Friday, 25 April 2008

Success is Prayer - Review of Liberating Ministry from the Success Syndrome

They next turn to prayer. Success is praying. Three reasons for prayer are identified – because of what it does to us, what it does to the church, and because Jesus prayed. Prayer aligns us to God’s will, to his desires, his priorities, his purposes. Prayer is used by God in his church – when people pray things happen (examples of Hudson Taylor’s sister, plus other examples are cited). Lastly, the example of Jesus taking time to pray, of retreating to the quiet place for communion with God, is taken as being of paradigmatic for us. From this point, the Hughes’ recognise the difficulty of prayer, and stress the importance of discipline. We need to be disciplined in our prayer – forcing ourselves to pray. Strong language, but I know my heart! Strong words are needed!

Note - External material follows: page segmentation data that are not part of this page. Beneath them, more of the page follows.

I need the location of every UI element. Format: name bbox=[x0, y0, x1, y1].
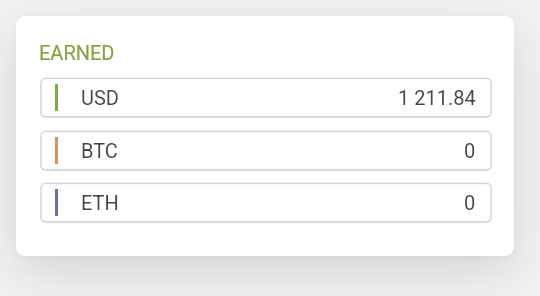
button[interactable]: BTC bbox=[40, 130, 492, 171]
staticText: 0 bbox=[464, 191, 476, 214]
staticText: BTC bbox=[81, 139, 118, 162]
button[interactable]: ETH bbox=[40, 182, 492, 223]
staticText: USD bbox=[81, 86, 119, 109]
staticText: 1 211.84 bbox=[398, 86, 476, 109]
staticText: ETH bbox=[81, 191, 119, 214]
staticText: EARNED bbox=[39, 41, 115, 64]
button[interactable]: USD bbox=[40, 77, 492, 118]
staticText: 0 bbox=[464, 139, 476, 162]
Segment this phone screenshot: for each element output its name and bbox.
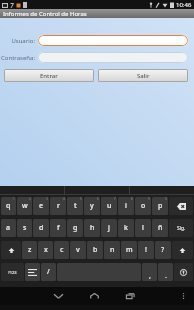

However, I’m not sure I know of a Christian who doesn’t think that they should pray more, or that they could be more disciplined in prayer. Prayer is important – it is vital – but not because of the effect it has on us, or the church, or even because Jesus did it (he did other things which we don’t take as mandated for the Christian life).

Prayer is vital because, as Calvin showed us, it is the primary work of faith. And if, as the Hughes’ have stated, success is first and foremost faithfulness (and, as we have already noted, more could have been made of our union with Christ by faith), then that faithfulness will show itself in prayer. That faith(fulness) will recognise that we are but jars of clay, that our words are weak and powerless, that our best efforts are useless. That faith(fulness) will see that Jesus is the only true minister – he ministers his gospel to his people by his Spirit, through us.

And so we will pray. We will pray that God will use us, work through us and by us. We will pray that God will glorify himself (John 17 – there’s a prayer of Jesus’ that we can echo!), that he will achieve his purposes through us, that we might be transformed into the likeness of our great saviour. Success is prayer, because success, like prayer, is always Godward-orientated.